:: RECORDS FOR THIS EXERCISE ::
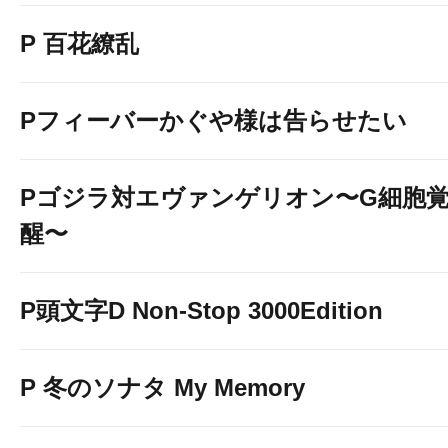
P 百花繚乱
Pフィーバーかぐや様は告らせたい
Pゴジラ対エヴァンゲリオン〜G細胞
醒〜
P頭文字D Non-Stop 3000Edition
P 冬のソナタ My Memory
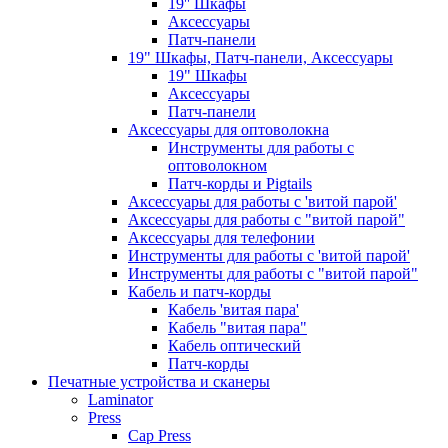
19'' Шкафы
Аксессуары
Патч-панели
19" Шкафы, Патч-панели, Аксессуары
19" Шкафы
Аксессуары
Патч-панели
Аксессуары для оптоволокна
Инструменты для работы с
оптоволокном
Патч-корды и Pigtails
Аксессуары для работы с 'витой парой'
Аксессуары для работы с "витой парой"
Аксессуары для телефонии
Инструменты для работы с 'витой парой'
Инструменты для работы с "витой парой"
Кабель и патч-корды
Кабель 'витая пара'
Кабель "витая пара"
Кабель оптический
Патч-корды
Печатные устройства и сканеры
Laminator
Press
Cap Press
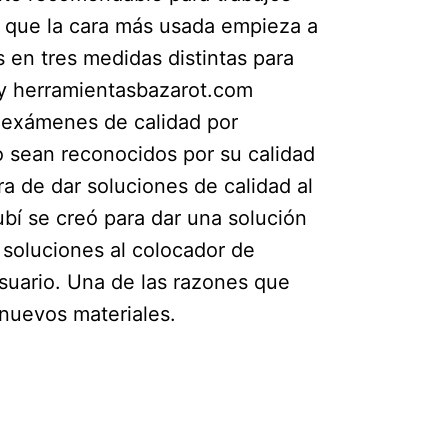
z que la cara más usada empieza a
 en tres medidas distintas para
 y herramientasbazarot.com
 exámenes de calidad por
 sean reconocidos por su calidad
a de dar soluciones de calidad al
ubí se creó para dar una solución
soluciones al colocador de
suario. Una de las razones que
 nuevos materiales.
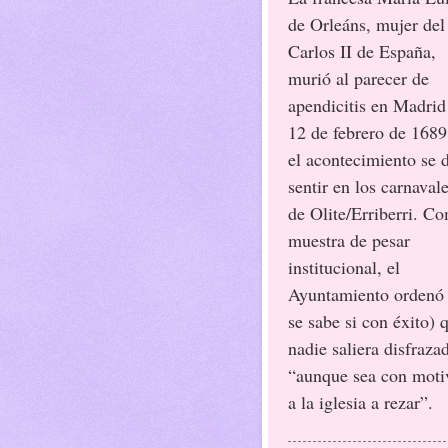
de Orleáns, mujer del
Carlos II de España,
murió al parecer de
apendicitis en Madrid
12 de febrero de 1689
el acontecimiento se 
sentir en los carnaval
de Olite/Erriberri. C
muestra de pesar
institucional, el
Ayuntamiento ordenó
se sabe si con éxito) 
nadie saliera disfraza
“aunque sea con motiv
a la iglesia a rezar”.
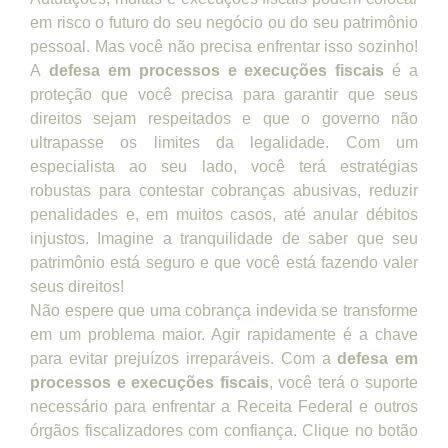
em risco o futuro do seu negócio ou do seu patrimônio
pessoal. Mas você não precisa enfrentar isso sozinho!
A
defesa em processos e execuções fiscais
é a
proteção que você precisa para garantir que seus
direitos sejam respeitados e que o governo não
ultrapasse os limites da legalidade. Com um
especialista ao seu lado, você terá estratégias
robustas para contestar cobranças abusivas, reduzir
penalidades e, em muitos casos, até anular débitos
injustos. Imagine a tranquilidade de saber que seu
patrimônio está seguro e que você está fazendo valer
seus direitos!
Não espere que uma cobrança indevida se transforme
em um problema maior. Agir rapidamente é a chave
para evitar prejuízos irreparáveis. Com a
defesa em
processos e execuções fiscais
, você terá o suporte
necessário para enfrentar a Receita Federal e outros
órgãos fiscalizadores com confiança. Clique no botão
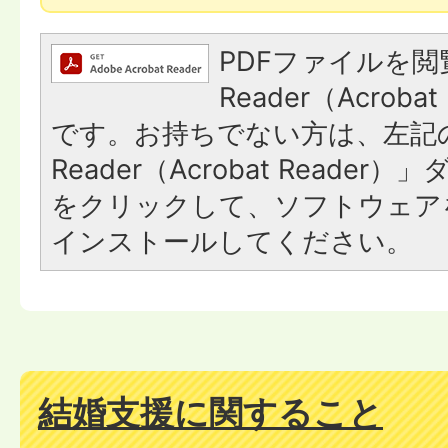
PDFファイルを閲
Reader（Acroba
です。お持ちでない方は、左記の
Reader（Acrobat Reade
をクリックして、ソフトウェア
インストールしてください。
結婚支援に関すること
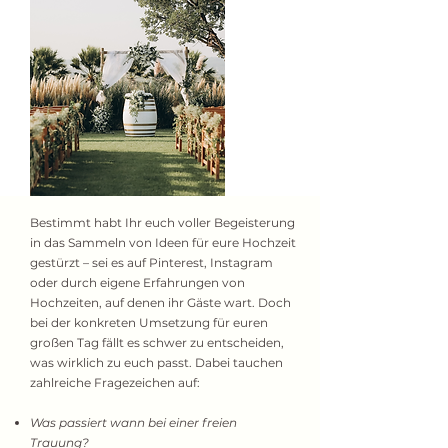
Bestimmt habt Ihr euch voller Begeisterung
in das Sammeln von Ideen für eure Hochzeit
gestürzt – sei es auf Pinterest, Instagram
oder durch eigene Erfahrungen von
Hochzeiten, auf denen ihr Gäste wart. Doch
bei der konkreten Umsetzung für euren
großen Tag fällt es schwer zu entscheiden,
was wirklich zu euch passt. Dabei tauchen
zahlreiche Fragezeichen auf:
Was passiert wann bei einer freien
Trauung?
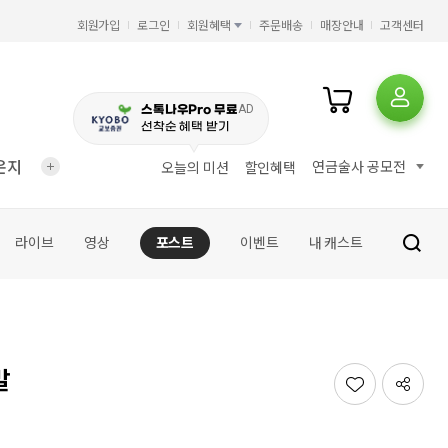
회원가입
로그인
회원혜택
주문배송
매장안내
고객센터
AD
스톡나우Pro 무료
선착순 혜택 받기
운지
연금술사 공모전
오늘의 미션
할인혜택
라이브
영상
포스트
이벤트
내 캐스트
말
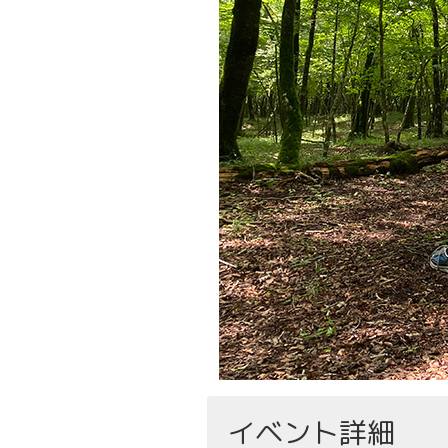
イベント詳細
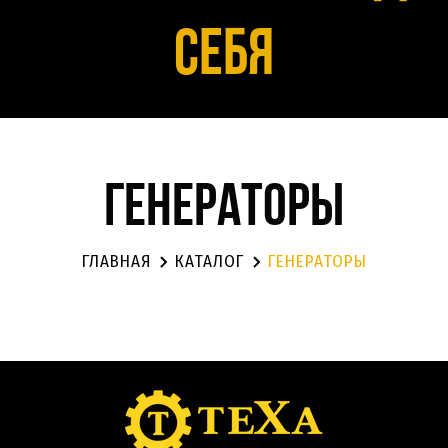
себя
генераторы
ГЛАВНАЯ
КАТАЛОГ
ГЕНЕРАТОРЫ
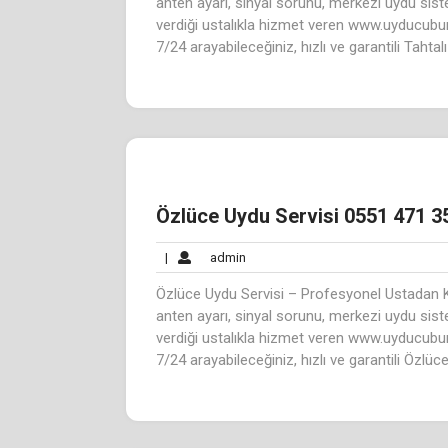
anten ayarı, sinyal sorunu, merkezi uydu sis
verdiği ustalıkla hizmet veren www.uyducubu
7/24 arayabileceğiniz, hızlı ve garantili Tahtal
Özlüce Uydu Servisi 0551 471 3
admin
|
admin
Özlüce Uydu Servisi – Profesyonel Ustadan K
anten ayarı, sinyal sorunu, merkezi uydu sis
verdiği ustalıkla hizmet veren www.uyducubu
7/24 arayabileceğiniz, hızlı ve garantili Özlüc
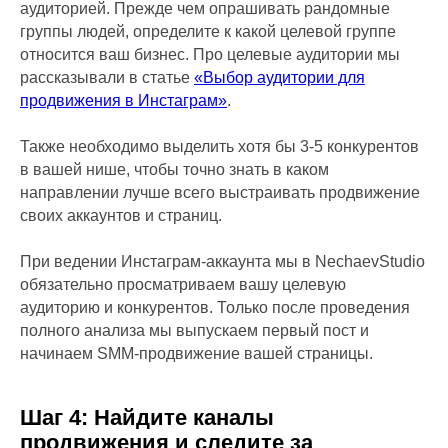
аудиторией. Прежде чем опрашивать рандомные
группы людей, определите к какой целевой группе
относится ваш бизнес. Про целевые аудитории мы
рассказывали в статье
«Выбор аудитории для
продвижения в Инстаграм»
.
Также необходимо выделить хотя бы 3-5 конкурентов
в вашей нише, чтобы точно знать в каком
направлении лучше всего выстраивать продвижение
своих аккаунтов и страниц.
При ведении Инстаграм-аккаунта мы в NechaevStudio
обязательно просматриваем вашу целевую
аудиторию и конкурентов. Только после проведения
полного анализа мы выпускаем первый пост и
начинаем SMM-продвижение вашей страницы.
Шаг 4: Найдите каналы
продвижения и следите за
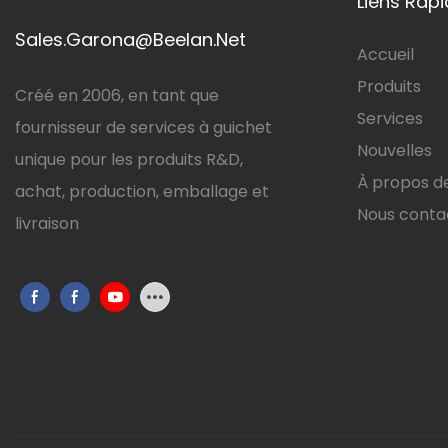
Liens Rap
Sales.Garona@Beelan.Net
Accueil
Produits
Créé en 2006, en tant que
Services
fournisseur de services à guichet
Nouvelles
unique pour les produits R&D,
À propos d
achat, production, emballage et
Nous conta
livraison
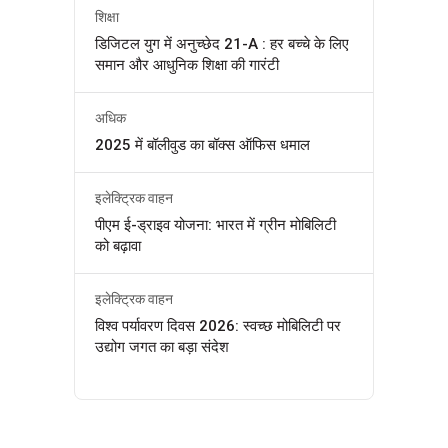
शिक्षा
डिजिटल युग में अनुच्छेद 21-A : हर बच्चे के लिए
समान और आधुनिक शिक्षा की गारंटी
अधिक
2025 में बॉलीवुड का बॉक्स ऑफिस धमाल
इलेक्ट्रिक वाहन
पीएम ई-ड्राइव योजना: भारत में ग्रीन मोबिलिटी
को बढ़ावा
इलेक्ट्रिक वाहन
विश्व पर्यावरण दिवस 2026: स्वच्छ मोबिलिटी पर
उद्योग जगत का बड़ा संदेश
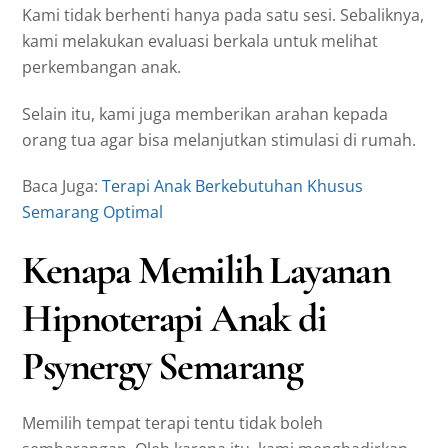
Kami tidak berhenti hanya pada satu sesi. Sebaliknya,
kami melakukan evaluasi berkala untuk melihat
perkembangan anak.
Selain itu, kami juga memberikan arahan kepada
orang tua agar bisa melanjutkan stimulasi di rumah.
Baca Juga:
Terapi Anak Berkebutuhan Khusus
Semarang Optimal
Kenapa Memilih Layanan
Hipnoterapi Anak di
Psynergy Semarang
Memilih tempat terapi tentu tidak boleh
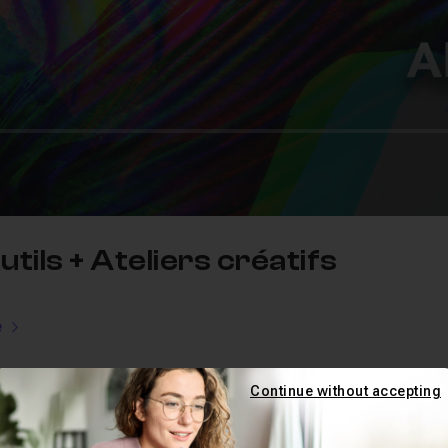
utils + Ateliers créatifs
e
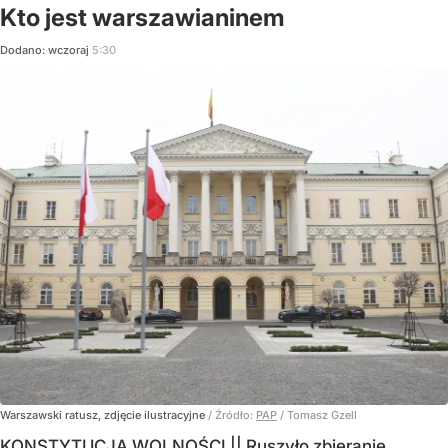
Kto jest warszawianinem
Dodano:
wczoraj
5:30
Warszawski ratusz, zdjęcie ilustracyjne
/ Źródło:
PAP
/
Tomasz Gzell
KONSTYTUCJA WOLNOŚCI || Ruszyło zbieranie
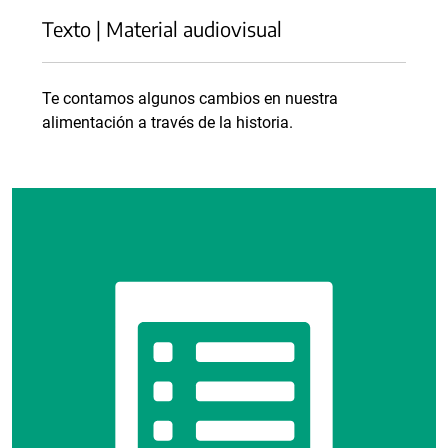
Texto | Material audiovisual
Te contamos algunos cambios en nuestra
alimentación a través de la historia.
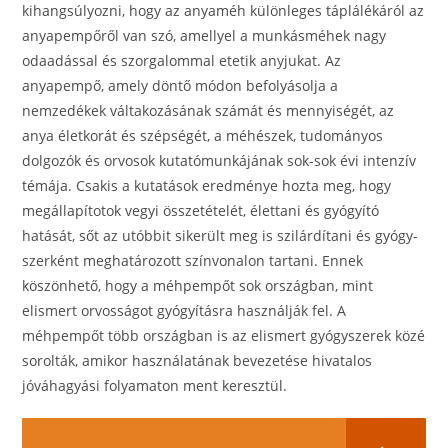
kihangsúlyozni, hogy az anyaméh kü­lönleges táplálékáról az
anyapempőről van szó, amellyel a munkásméhek nagy
odaadással és szorga­lommal etetik anyjukat. Az
anyapempő, amely döntő módon befolyásolja a
nemzedékek váltakozásának számát és mennyiségét, az
anya életkorát és szépsé­gét, a méhészek, tudományos
dolgozók és orvosok kutatómunkájának sok-sok évi intenzív
témája. Csakis a kutatások eredménye hozta meg, hogy
megállapí­totok vegyi összetételét, élettani és gyógyító
hatását, sőt az utóbbit sikerült meg is szilárdítani és gyógy­
szerként meghatározott színvonalon tartani. Ennek
köszönhető, hogy a méhpempőt sok országban, mint
elismert orvosságot gyógyításra használják fel. A
méhpempőt több országban is az elismert gyógy­szerek közé
sorolták, amikor használatának beveze­tése hivatalos
jóváhagyási folyamaton ment keresztül.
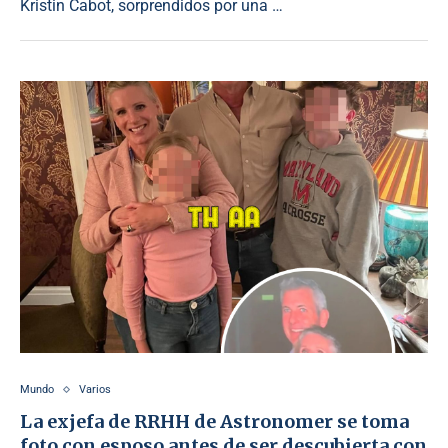
Kristin Cabot, sorprendidos por una …
Mundo
Varios
La exjefa de RRHH de Astronomer se toma
foto con esposo antes de ser descubierta con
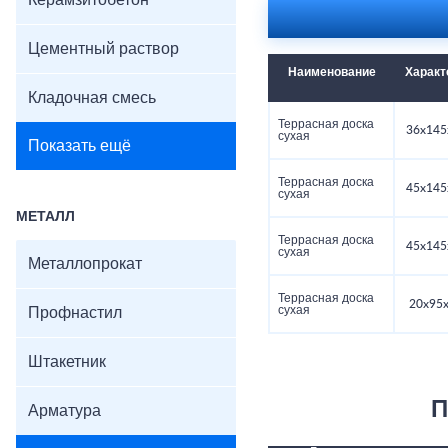
Керамзитобетон
Цементный раствор
Наименование
Характ
Кладочная смесь
Террасная доска
36x145
сухая
Показать ещё
Террасная доска
45x145
сухая
МЕТАЛЛ
Террасная доска
45x145
сухая
Металлопрокат
Террасная доска
20x95
сухая
Профнастил
Штакетник
П
Арматура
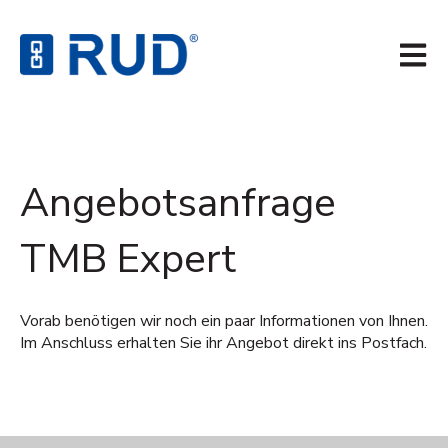
Hauptn
Angebotsanfrage
TMB Expert
Vorab benötigen wir noch ein paar Informationen von Ihnen.
Im Anschluss erhalten Sie ihr Angebot direkt ins Postfach.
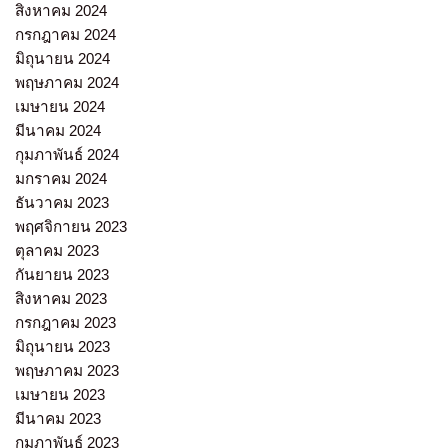
สิงหาคม 2024
กรกฎาคม 2024
มิถุนายน 2024
พฤษภาคม 2024
เมษายน 2024
มีนาคม 2024
กุมภาพันธ์ 2024
มกราคม 2024
ธันวาคม 2023
พฤศจิกายน 2023
ตุลาคม 2023
กันยายน 2023
สิงหาคม 2023
กรกฎาคม 2023
มิถุนายน 2023
พฤษภาคม 2023
เมษายน 2023
มีนาคม 2023
กุมภาพันธ์ 2023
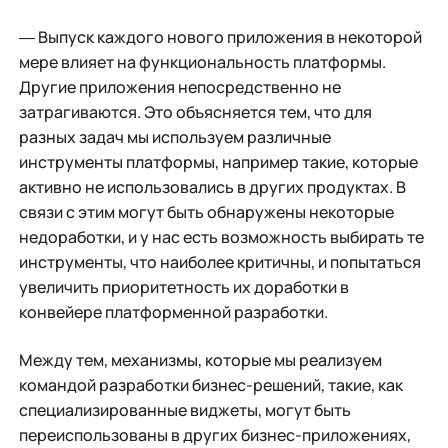
― Выпуск каждого нового приложения в некоторой
мере влияет на функциональность платформы.
Другие приложения непосредственно не
затрагиваются. Это объясняется тем, что для
разных задач мы используем различные
инструменты платформы, например такие, которые
активно не использовались в других продуктах. В
связи с этим могут быть обнаружены некоторые
недоработки, и у нас есть возможность выбирать те
инструменты, что наиболее критичны, и попытаться
увеличить приоритетность их доработки в
конвейере платформенной разработки.
Между тем, механизмы, которые мы реализуем
командой разработки бизнес-решений, такие, как
специализированные виджеты, могут быть
переиспользованы в других бизнес-приложениях,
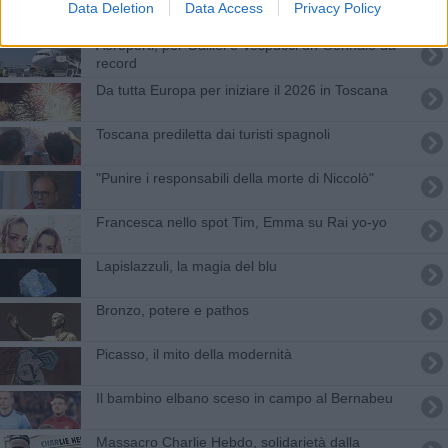
Data Deletion
Data Access
Privacy Policy
contraffatte
Aeroporti, per Galilei e Vespucci un Gennaio da
record
Da tutta Europa per iniziare il 2026 in Toscana
Toscana prediletta dai turisti spagnoli
"Punire i responsabili della morte di Niccolò"
Francesca nello spot Tim, Emma su Rai yo-yo
Lapislazzuli, la magia del blu
Bronzo, potere e pathos
Picasso, il mito della modernità
Il bambino elbano sceso in campo al Bernabeu
Massacro Charlie Hebdo, solidarietà dalla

:: PROBLEM TO WORK ON ::
Give the number of lines in the data that contain the word "országban", and add no other text.

:: SOLUTION TO THE EXERCISE ::
2